WHAT YOU WILL DO: Print out each entry without alteration, and keep the pictures out.

DATA FOR ANALYSIS:
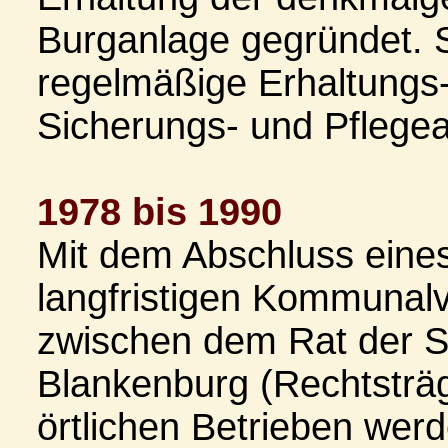
Burganlage gegründet. S
regelmäßige Erhaltungs-
Sicherungs- und Pflegea
1978 bis 1990
Mit dem Abschluss eine
langfristigen Kommunal
zwischen dem Rat der S
Blankenburg (Rechtsträ
örtlichen Betrieben wer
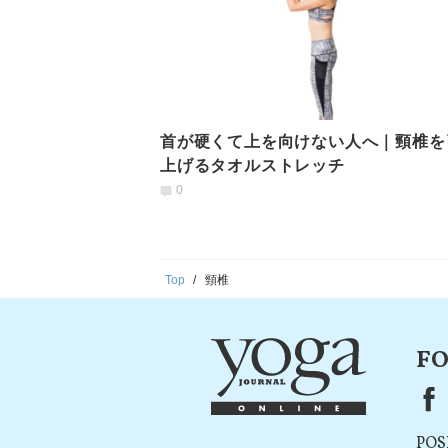
首が硬くて上を向けない人へ｜頸椎を
上げるタオルストレッチ
0
Top
頸椎
FO
F
POS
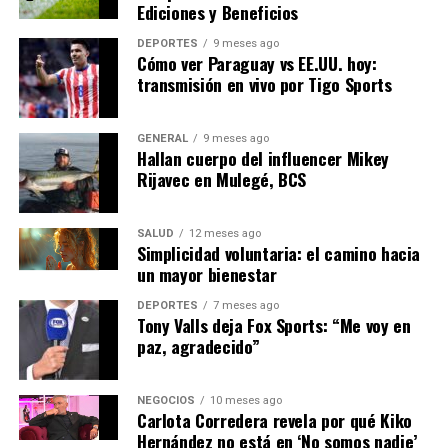
El BID ha instado a los líderes regionales a priorizar la
Ediciones y Beneficios
sostenibilidad y la resiliencia en sus agendas políticas.
DEPORTES
9 meses ago
Cómo ver Paraguay vs EE.UU. hoy:
“El cambio climático es una
transmisión en vivo por Tigo Sports
amenaza global que
requiere una respuesta
GENERAL
9 meses ago
Hallan cuerpo del influencer Mikey
coordinada y urgente.
Rijavec en Mulegé, BCS
América Latina tiene la
oportunidad de liderar con
SALUD
12 meses ago
Simplicidad voluntaria: el camino hacia
el ejemplo, adoptando
un mayor bienestar
prácticas sostenibles que
DEPORTES
7 meses ago
Tony Valls deja Fox Sports: “Me voy en
puedan ser replicadas en
paz, agradecido”
otras partes del mundo,”
afirmó Luis Alberto
NEGOCIOS
10 meses ago
Carlota Corredera revela por qué Kiko
Moreno, presidente del BID.
Hernández no está en ‘No somos nadie’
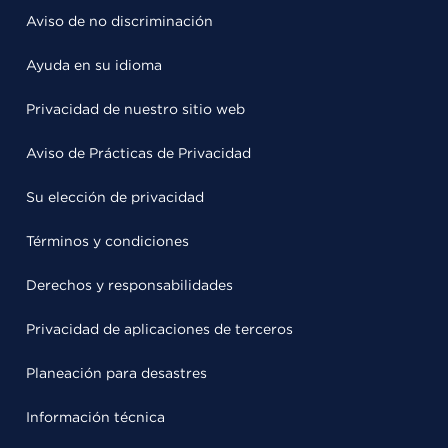
Aviso de no discriminación
Ayuda en su idioma
Privacidad de nuestro sitio web
Aviso de Prácticas de Privacidad
Su elección de privacidad
Términos y condiciones
Derechos y responsabilidades
Privacidad de aplicaciones de terceros
Planeación para desastres
Información técnica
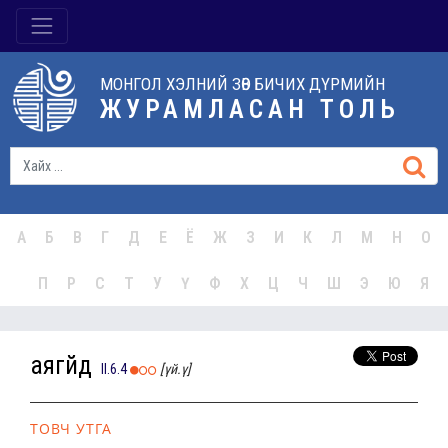
МОНГОЛ ХЭЛНИЙ ЗӨВ БИЧИХ ДҮРМИЙН
ЖУРАМЛАСАН ТОЛЬ
А
Б
В
Г
Д
Е
Ё
Ж
З
И
К
Л
М
Н
О
П
Р
С
Т
У
Ү
Ф
Х
Ц
Ч
Ш
Э
Ю
Я
аягүйд
II.6.4
[үй.ү]
ТОВЧ УТГА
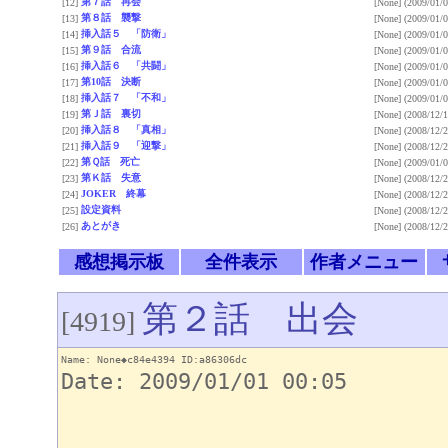
第７話 再会
[12]
[None]
(2009/01/0
第８話 襲撃
[13]
[None]
(2009/01/0
挿入話５ 「防衛」
[14]
[None]
(2009/01/0
第９話 合流
[15]
[None]
(2009/01/0
挿入話６ 「共闘」
[16]
[None]
(2009/01/0
第10話 決断
[17]
[None]
(2009/01/0
挿入話７ 「不和」
[18]
[None]
(2009/01/0
第Ｊ話 裏切
[19]
[None]
(2008/12/1
挿入話８ 「真相」
[20]
[None]
(2008/12/2
挿入話９ 「迎撃」
[21]
[None]
(2008/12/2
第Ｑ話 死亡
[22]
[None]
(2009/01/0
第Ｋ話 失意
[23]
[None]
(2008/12/2
JOKER 終幕
[24]
[None]
(2008/12/2
設定資料
[25]
[None]
(2008/12/2
あとがき
[26]
[None]
(2008/12/2
感想掲示板
全件表示
作者メニュー
第２話 出会
[4919]
Name: None◆c84e4394 ID:a86306dc
Date: 2009/01/01 00:05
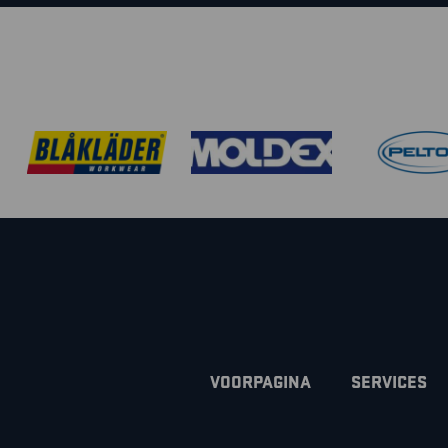
VOORPAGINA
SERVICES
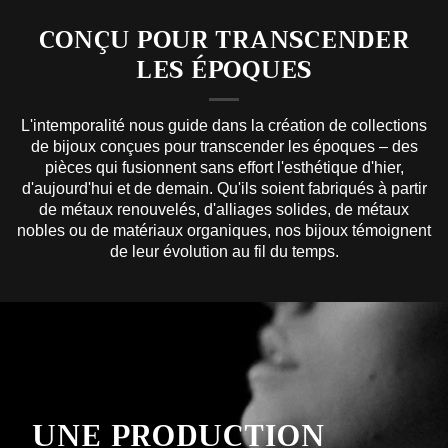
réclamez 10% de rabais)
CONÇU POUR TRANSCENDER
Rejoignez-nous et profitez de 10 % de
LES ÉPOQUES
réduction sur votre première commande — et
recevez des offres secrètes, des nouvelles et
des histoires captivantes.
L'intemporalité nous guide dans la création de collections
de bijoux conçues pour transcender les époques – des
pièces qui fusionnent sans effort l'esthétique d'hier,
d'aujourd'hui et de demain. Qu'ils soient fabriqués à partir
Email
de métaux renouvelés, d'alliages solides, de métaux
nobles ou de matériaux organiques, nos bijoux témoignent
de leur évolution au fil du temps.
Indiquez votre anniversaire (un
cadeau vous attend)
JE M’ABONNE !
NON MERCI
UNE PRODUCTION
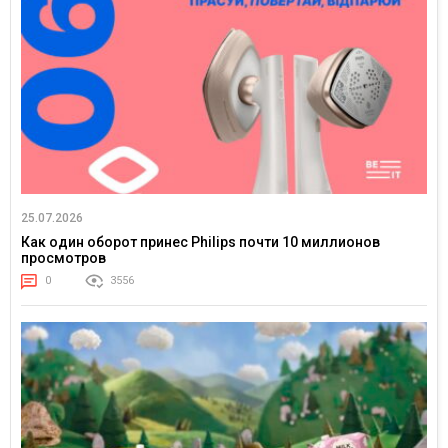
25.07.2026
Как один оборот принес Philips почти 10 миллионов
просмотров
0
3556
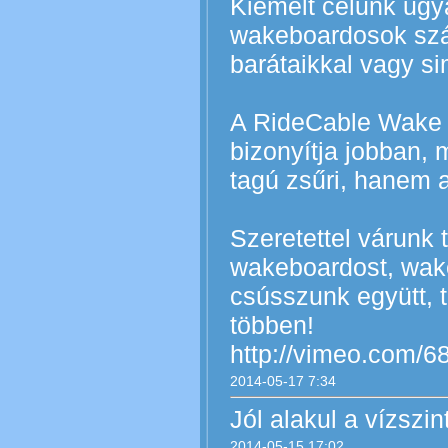
Kiemelt célunk ugy
wakeboardosok szá
barátaikkal vagy s
A RideCable Wake S
bizonyítja jobban,
tagú zsűri, hanem 
Szeretettel várunk 
wakeboardost, wak
csússzunk együtt, 
többen!
http://vimeo.com/
2014-05-17 7:34
Jól alakul a vízszin
2014-05-15 17:02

RESPONSE TO THIS EXERCISE:
Burganlage gegründet. S
regelmäßige Erhaltungs-
Sicherungs- und Pflegea
1978 bis 1990
Mit dem Abschluss eine
langfristigen Kommunal
zwischen dem Rat der S
Blankenburg (Rechtsträ
örtlichen Betrieben wer
首が硬くて上を向けない人へ｜頸椎を
上げるタオルストレッチ
0
Top
頸椎
FO
F
POS
El BID ha instado a los líderes regionales a priorizar la
Ediciones y Beneficios
sostenibilidad y la resiliencia en sus agendas políticas.
DEPORTES
9 meses ago
Cómo ver Paraguay vs EE.UU. hoy:
“El cambio climático es una
transmisión en vivo por Tigo Sports
amenaza global que
requiere una respuesta
GENERAL
9 meses ago
Hallan cuerpo del influencer Mikey
coordinada y urgente.
Rijavec en Mulegé, BCS
América Latina tiene la
oportunidad de liderar con
SALUD
12 meses ago
Simplicidad voluntaria: el camino hacia
el ejemplo, adoptando
un mayor bienestar
prácticas sostenibles que
DEPORTES
7 meses ago
Tony Valls deja Fox Sports: “Me voy en
puedan ser replicadas en
paz, agradecido”
otras partes del mundo,”
afirmó Luis Alberto
NEGOCIOS
10 meses ago
Carlota Corredera revela por qué Kiko
Moreno, presidente del BID.
Hernández no está en ‘No somos nadie’
Aviso de no discriminación
Ayuda en su idioma
Privacidad de nuestro sitio web
Aviso de Prácticas de Privacidad
Su elección de privacidad
Términos y condiciones
Derechos y responsabilidades
Privacidad de aplicaciones de terceros
Planeación para desastres
Información técnica
МОНГОЛ ХЭЛНИЙ ЗӨВ БИЧИХ ДҮРМИЙН
ЖУРАМЛАСАН ТОЛЬ
А
Б
В
Г
Д
Е
Ё
Ж
З
И
К
Л
М
Н
О
П
Р
С
Т
У
Ү
Ф
Х
Ц
Ч
Ш
Э
Ю
Я
аягүйд
II.6.4
[үй.ү]
ТОВЧ УТГА
第７話 再会
[12]
[None]
(2009/01/0
第８話 襲撃
[13]
[None]
(2009/01/0
挿入話５ 「防衛」
[14]
[None]
(2009/01/0
第９話 合流
[15]
[None]
(2009/01/0
挿入話６ 「共闘」
[16]
[None]
(2009/01/0
第10話 決断
[17]
[None]
(2009/01/0
挿入話７ 「不和」
[18]
[None]
(2009/01/0
第Ｊ話 裏切
[19]
[None]
(2008/12/1
挿入話８ 「真相」
[20]
[None]
(2008/12/2
挿入話９ 「迎撃」
[21]
[None]
(2008/12/2
第Ｑ話 死亡
[22]
[None]
(2009/01/0
第Ｋ話 失意
[23]
[None]
(2008/12/2
JOKER 終幕
[24]
[None]
(2008/12/2
設定資料
[25]
[None]
(2008/12/2
あとがき
[26]
[None]
(2008/12/2
感想掲示板
全件表示
作者メニュー
第２話 出会
[4919]
Name: None◆c84e4394 ID:a86306dc
Date: 2009/01/01 00:05
VOORPAGINA
SERVICES
réclamez 10% de rabais)
CONÇU POUR TRANSCENDER
Rejoignez-nous et profitez de 10 % de
LES ÉPOQUES
réduction sur votre première commande — et
recevez des offres secrètes, des nouvelles et
des histoires captivantes.
L'intemporalité nous guide dans la création de collections
de bijoux conçues pour transcender les époques – des
pièces qui fusionnent sans effort l'esthétique d'hier,
d'aujourd'hui et de demain. Qu'ils soient fabriqués à partir
Email
de métaux renouvelés, d'alliages solides, de métaux
nobles ou de matériaux organiques, nos bijoux témoignent
de leur évolution au fil du temps.
Indiquez votre anniversaire (un
cadeau vous attend)
JE M’ABONNE !
NON MERCI
UNE PRODUCTION
25.07.2026
Как один оборот принес Philips почти 10 миллионов
просмотров
0
3556
Kiemelt célunk ugy
wakeboardosok szá
barátaikkal vagy s
A RideCable Wake S
bizonyítja jobban,
tagú zsűri, hanem 
Szeretettel várunk 
wakeboardost, wak
csússzunk együtt, 
többen!
http://vimeo.com/
2014-05-17 7:34
Jól alakul a vízszin
2014-05-15 17:02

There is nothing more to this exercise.